I’m OK with some DRY violations. Here’s why

If you haven’t heard of DRY, it stands for, “Don’t Repeat Yourself” and it says “Every piece of knowledge must have a single, unambiguous, authoritative representation within a system.”

I first learned about this principle in The Pragmatic Programmer and immediately connected with it. I think the reason why is that it was so easy to apply compared to all the other software engineering principles. Most principles are very abstract but this one is easy to follow. When you see two methods that are similar, combine the methods into one and both places should use the single method.

The benefit of fixing DRY violations is that if the code is copied and pasted in two places and then you discover a bug in one place, you may forget to fix it in the other place. You spent all the time fixing it the first time and now you’re going to spend all this time fixing it the second time.
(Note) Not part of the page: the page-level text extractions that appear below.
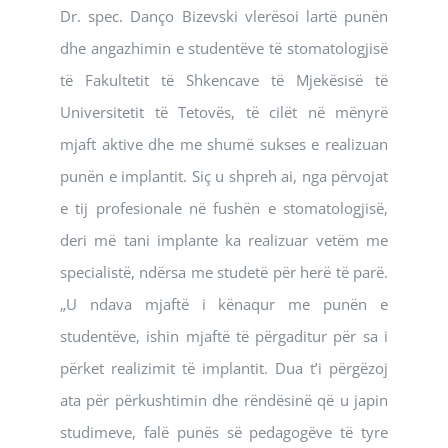
Dr. spec. Danço Bizevski vlerësoi lartë punën
dhe angazhimin e studentëve të stomatologjisë
të Fakultetit të Shkencave të Mjekësisë të
Universitetit të Tetovës, të cilët në mënyrë
mjaft aktive dhe me shumë sukses e realizuan
punën e implantit. Siç u shpreh ai, nga përvojat
e tij profesionale në fushën e stomatologjisë,
deri më tani implante ka realizuar vetëm me
specialistë, ndërsa me studetë për herë të parë.
„U ndava mjaftë i kënaqur me punën e
studentëve, ishin mjaftë të përgaditur për sa i
përket realizimit të implantit. Dua t’i përgëzoj
ata për përkushtimin dhe rëndësinë që u japin
studimeve, falë punës së pedagogëve të tyre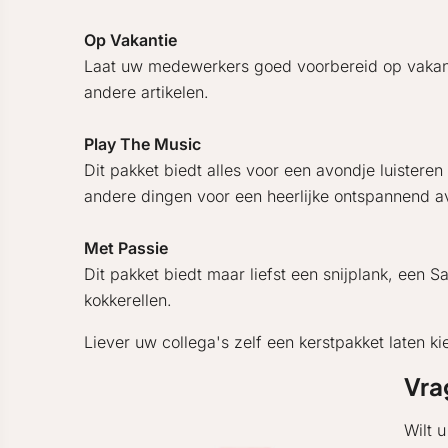
Op Vakantie
Laat uw medewerkers goed voorbereid op vakantie 
andere artikelen.
Play The Music
Dit pakket biedt alles voor een avondje luister
andere dingen voor een heerlijke ontspannend a
Met Passie
Dit pakket biedt maar liefst een snijplank, een
kokkerellen.
Liever uw collega's zelf een kerstpakket laten k
Vra
Wilt 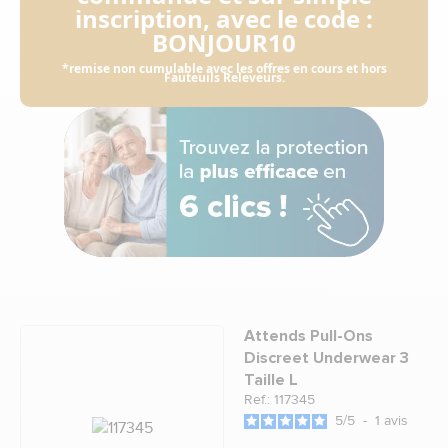
inscription, avec le code :
BONJOUR10
*remise non cumulable avec les offres en cours et hors
Fauteuils Releveurs.
Attends Pull-Ons
Discreet Underwear 3
Taille L
Ref.: 117345
5
/
5
-
1
avis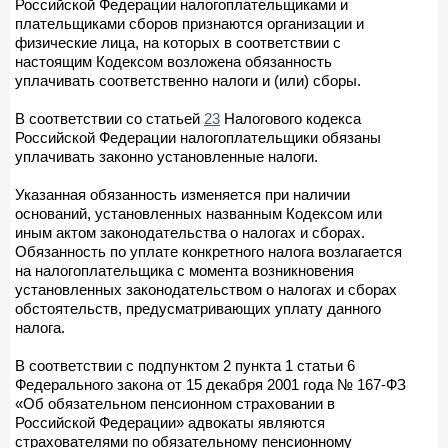
Российской Федерации налогоплательщиками и
плательщиками сборов признаются организации и
физические лица, на которых в соответствии с
настоящим Кодексом возложена обязанность
уплачивать соответственно налоги и (или) сборы.
В соответствии со статьей
23
Налогового кодекса
Российской Федерации налогоплательщики обязаны
уплачивать законно установленные налоги.
Указанная обязанность изменяется при наличии
оснований, установленных названным Кодексом или
иным актом законодательства о налогах и сборах.
Обязанность по уплате конкретного налога возлагается
на налогоплательщика с момента возникновения
установленных законодательством о налогах и сборах
обстоятельств, предусматривающих уплату данного
налога.
В соответствии с подпунктом 2 пункта 1 статьи 6
Федерального закона от 15 декабря 2001 года № 167-ФЗ
«Об обязательном пенсионном страховании в
Российской Федерации» адвокаты являются
страхователями по обязательному пенсионному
Bugs are very expensive and this could have been prevented the second time if you DRY’d up the code. Even if you realize you need to fix the bug in two methods upfront, you still have to put in the effort to fix it twice.

Also, we spend much more time reading code than writing it. If there is duplicate code, there is even more code to read to understand the code base.

But, I rarely find two identical methods. Usually it’s more that two methods are a close match instead of an exact match. To merge the two into one, I have to add a flag on the outside to say conditionally skip a part of the similarities. Or, I have to extract a part of one of the methods and that new extraction is now a match with another method.

Don’t get me wrong. This often has a lot of benefits. But, these little compromises make the code slightly more complicated. It’s even worse when the functionality of the DRY’d method now needs to diverge in different ways depending on who’s calling it. Sometimes this works out, but other times you wish you were working with two different methods instead of one shared one. In my experience, it takes a long time to realize that a merged method should really be two separate methods. And until you figure this out, the code tends to get much more complex than it even would have if you left the methods as duplicates.

Lets summarize so far: DRY violations are bad because they increase the size of your code base and can be a cause of bugs. But when you fix these DRY violations your code can also become more complicated and therefore difficult to read.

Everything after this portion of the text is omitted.